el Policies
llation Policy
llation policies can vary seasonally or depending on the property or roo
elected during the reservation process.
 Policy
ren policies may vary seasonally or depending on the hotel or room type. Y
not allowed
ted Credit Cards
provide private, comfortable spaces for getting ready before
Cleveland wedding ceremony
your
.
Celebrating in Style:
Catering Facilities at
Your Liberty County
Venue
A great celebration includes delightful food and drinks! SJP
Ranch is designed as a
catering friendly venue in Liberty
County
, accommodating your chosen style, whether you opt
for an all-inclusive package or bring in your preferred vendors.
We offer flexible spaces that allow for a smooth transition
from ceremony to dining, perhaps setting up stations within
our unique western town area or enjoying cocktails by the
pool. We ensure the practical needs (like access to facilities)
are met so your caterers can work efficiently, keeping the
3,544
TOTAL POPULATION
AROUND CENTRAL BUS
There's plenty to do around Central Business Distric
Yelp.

============================================================

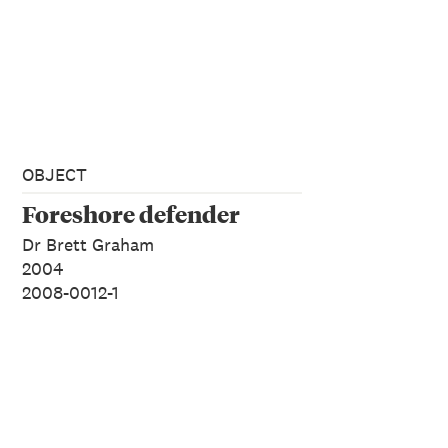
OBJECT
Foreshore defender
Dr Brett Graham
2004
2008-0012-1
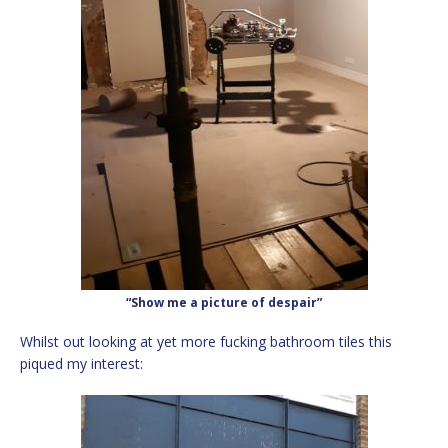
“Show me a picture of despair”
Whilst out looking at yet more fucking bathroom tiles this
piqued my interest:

============================================================

**Your instructions**. Transcribe the records above exactly, beginning at the line that contains "el Policies" and ending with the line that contains "our unique western", both included, and nothing else.

**Reply**.
el Policies
llation Policy
llation policies can vary seasonally or depending on the property or roo
elected during the reservation process.
 Policy
ren policies may vary seasonally or depending on the hotel or room type. Y
not allowed
ted Credit Cards
provide private, comfortable spaces for getting ready before
Cleveland wedding ceremony
your
.
Celebrating in Style:
Catering Facilities at
Your Liberty County
Venue
A great celebration includes delightful food and drinks! SJP
Ranch is designed as a
catering friendly venue in Liberty
County
, accommodating your chosen style, whether you opt
for an all-inclusive package or bring in your preferred vendors.
We offer flexible spaces that allow for a smooth transition
from ceremony to dining, perhaps setting up stations within
our unique western town area or enjoying cocktails by the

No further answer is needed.